PEDIDO AO FILHO QUARENTÃO
Algumas revelações merecem ser guardadas para uma data especial.
Uma idade de número fechado, de buraco, como a de hoje.
Ao completar a quarta década, o segundo filho, é convidado a abrir o baú das recordações, e ouvir histórias da família.
Ele vai notar que no depósito esbarrotado, basta espanar a poeira. que saem episódios de vida e figuras inesquecíveis.
E que há espaço para acomodar outras, com novos protagonistas, incluído o nosso galho, na frondosa árvore genealógica.
Nesta ópera, tem papel e lugar para novos atores e cada um, com mais ou menos brilho, tem vez na boca da cena.
Os eupátridas que somos hoje, bem nascidos e de pais nobres, têm uma tradição que passa pelos ancestrais que desbravaram as terras que um dia haverão de pertencer também a seus netos
Seu bisavô paterno desceu a Borborema, vindo das Ararunas.
Troupeiro, andarilho e visionário, encontrou no pé-de-serra, o eldorado onde procurar ouro.
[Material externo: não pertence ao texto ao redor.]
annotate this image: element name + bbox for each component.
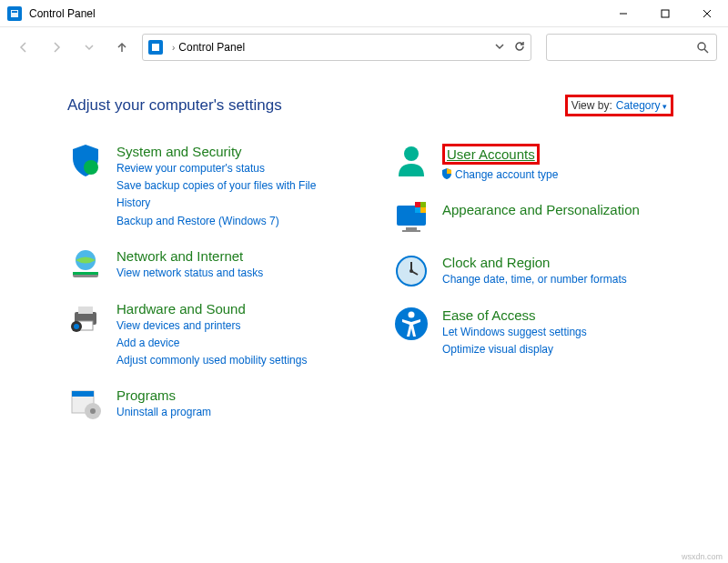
svg-point-22 — [90, 408, 96, 414]
left-column: System and Security Review your computer… — [67, 142, 348, 438]
category-link[interactable]: Uninstall a program — [116, 404, 211, 421]
category-user-accounts: User Accounts Change account type — [393, 142, 673, 184]
category-link[interactable]: Add a device — [116, 335, 307, 352]
view-by-label: View by: — [571, 99, 612, 112]
search-icon — [696, 41, 709, 54]
category-programs: Programs Uninstall a program — [67, 386, 348, 422]
content-area: Adjust your computer's settings View by:… — [0, 67, 728, 457]
maximize-button[interactable] — [644, 0, 686, 27]
svg-rect-30 — [420, 207, 426, 213]
view-by-dropdown[interactable]: View by: Category — [565, 95, 673, 116]
category-link[interactable]: Let Windows suggest settings — [442, 324, 587, 341]
window-title: Control Panel — [29, 7, 96, 20]
category-link[interactable]: Review your computer's status — [116, 160, 348, 177]
search-box[interactable] — [546, 34, 717, 61]
category-title[interactable]: User Accounts — [442, 144, 540, 165]
user-icon — [393, 142, 430, 178]
svg-rect-28 — [420, 202, 426, 207]
clock-icon — [393, 253, 430, 289]
printer-icon — [67, 299, 104, 336]
svg-point-34 — [410, 269, 413, 273]
svg-point-36 — [409, 312, 415, 318]
forward-button[interactable] — [44, 35, 69, 60]
category-title[interactable]: Clock and Region — [442, 255, 550, 270]
page-heading: Adjust your computer's settings — [67, 96, 282, 115]
category-ease-of-access: Ease of Access Let Windows suggest setti… — [393, 306, 673, 358]
category-title[interactable]: Programs — [116, 387, 176, 403]
svg-rect-1 — [12, 11, 17, 13]
close-button[interactable] — [686, 0, 728, 27]
right-column: User Accounts Change account type Appear… — [393, 142, 673, 438]
category-link[interactable]: Backup and Restore (Windows 7) — [116, 213, 348, 230]
uac-shield-icon — [442, 167, 451, 178]
refresh-button[interactable] — [514, 39, 525, 55]
svg-line-9 — [704, 49, 708, 53]
svg-point-18 — [74, 324, 79, 329]
window-controls — [602, 0, 728, 27]
titlebar: Control Panel — [0, 0, 728, 27]
accessibility-icon — [393, 306, 430, 342]
svg-rect-29 — [415, 207, 420, 213]
svg-point-10 — [84, 160, 98, 175]
category-title[interactable]: Network and Internet — [116, 248, 243, 264]
category-hardware: Hardware and Sound View devices and prin… — [67, 299, 348, 370]
back-button[interactable] — [11, 35, 36, 60]
svg-rect-27 — [415, 202, 420, 207]
shield-icon — [67, 142, 104, 178]
category-link[interactable]: Save backup copies of your files with Fi… — [116, 177, 348, 212]
category-title[interactable]: Hardware and Sound — [116, 301, 246, 317]
watermark: wsxdn.com — [682, 552, 723, 561]
category-title[interactable]: Appearance and Personalization — [442, 202, 640, 217]
programs-icon — [67, 386, 104, 422]
svg-rect-20 — [72, 391, 94, 397]
svg-point-23 — [404, 146, 419, 161]
address-bar[interactable]: › Control Panel — [142, 34, 531, 61]
up-button[interactable] — [109, 35, 135, 60]
view-by-value: Category — [616, 99, 667, 112]
svg-rect-25 — [406, 227, 417, 230]
control-panel-icon — [7, 6, 22, 21]
category-link[interactable]: Change account type — [442, 166, 558, 184]
breadcrumb-root[interactable]: Control Panel — [178, 41, 245, 54]
monitor-icon — [393, 200, 430, 236]
minimize-button[interactable] — [602, 0, 644, 27]
category-appearance: Appearance and Personalization — [393, 200, 673, 236]
location-icon — [148, 40, 163, 55]
chevron-right-icon: › — [172, 43, 175, 53]
svg-rect-3 — [662, 10, 669, 17]
category-link[interactable]: Optimize visual display — [442, 341, 587, 358]
svg-rect-15 — [78, 307, 93, 314]
category-link[interactable]: View devices and printers — [116, 317, 307, 335]
svg-rect-26 — [402, 230, 420, 232]
category-link[interactable]: View network status and tasks — [116, 265, 263, 282]
toolbar: › Control Panel — [0, 27, 728, 67]
category-link[interactable]: Adjust commonly used mobility settings — [116, 352, 307, 369]
category-system-security: System and Security Review your computer… — [67, 142, 348, 230]
category-network: Network and Internet View network status… — [67, 246, 348, 283]
chevron-down-icon[interactable] — [494, 39, 505, 55]
category-link[interactable]: Change date, time, or number formats — [442, 271, 627, 288]
recent-locations-button[interactable] — [76, 35, 102, 60]
svg-rect-7 — [152, 44, 159, 51]
category-title[interactable]: Ease of Access — [442, 307, 536, 323]
globe-icon — [67, 246, 104, 283]
category-title[interactable]: System and Security — [116, 144, 242, 159]
svg-rect-13 — [73, 272, 98, 275]
svg-point-8 — [698, 43, 705, 50]
category-clock: Clock and Region Change date, time, or n… — [393, 253, 673, 289]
Achou, do branco.
A boa fortuna garimpada na plantação do algodão arbóreo, no financiamento da vizinhança e intermediação de negócios com as indústrias, ao custo de pequeno spread .
Não é que na Grécia da Caatinga tenha havido hectemoros, camponeses que não podendo pagar as dívidas, perdiam tudo e voltavam ao trabalho quase escravo.
Não chegava a tanto.
Seu antepassado mais argentário e rico, à falta e no vácuo de instituições bancárias, percorria as feiras com uma surrada pasta de couro, entupida de dinheiro.
Notas cuidadosamente arrumadas em maços, cabeça com cabeça, verso a verso.
Emprestava aos conhecidos e a quem mais chegasse com dois avalistas de posses e palavra, para firmar contratos verbais, garantidos aos fios dos bigodes.
Contanto que o usufrutuário do empréstimo não fosse cabeludo, não portasse costeletas, nem usasse camisa de meia, boné ou deixasse escapar qualquer outro sinal exterior de malandragem.
A juros fixos de 6% ao ano, não é de estranhar que alguns herdeiros prefiram considerar a lucrativa atividade, serviços bancários informais, em vez da pejorativa usura contra a economia popular, agiotagem.
Não deixe que o RNA-mensageiro que aplicaram no seu braço, modifique sua genética nem desvaneça a tradição familiar.
Soube que o neto, aos seis anos, encantado com o mundo mágico de Harry Potter, quer tornar mais concreta suas fantasias e sonha acordado com um castelo que abrigue tantos incríveis personagens.
E que ao saber do alto custo do investimento e o prazo resumido de uso, antes de ser recolhido ao depósito onde jazem os de Batman, Homem Aranha, Aquaman, Super-homem e outros menos votados da legião dos super-heróis, teve seu pedido de doação a fundo perdido, recusado.
O necessitado, sem-teto imaginário, ainda aguarda resposta para a solicitação alternativa que deixou no ar, a um pai estupefato:
Você pode me emprestar um mil e trezentos reais? Depois eu pago…
A depender da data de quitação da promissória, se for para daqui a pelo menos vinte anos, aceite-me como garantidor.
Com todo prazer e esperança de testemunhar a quitação do débito.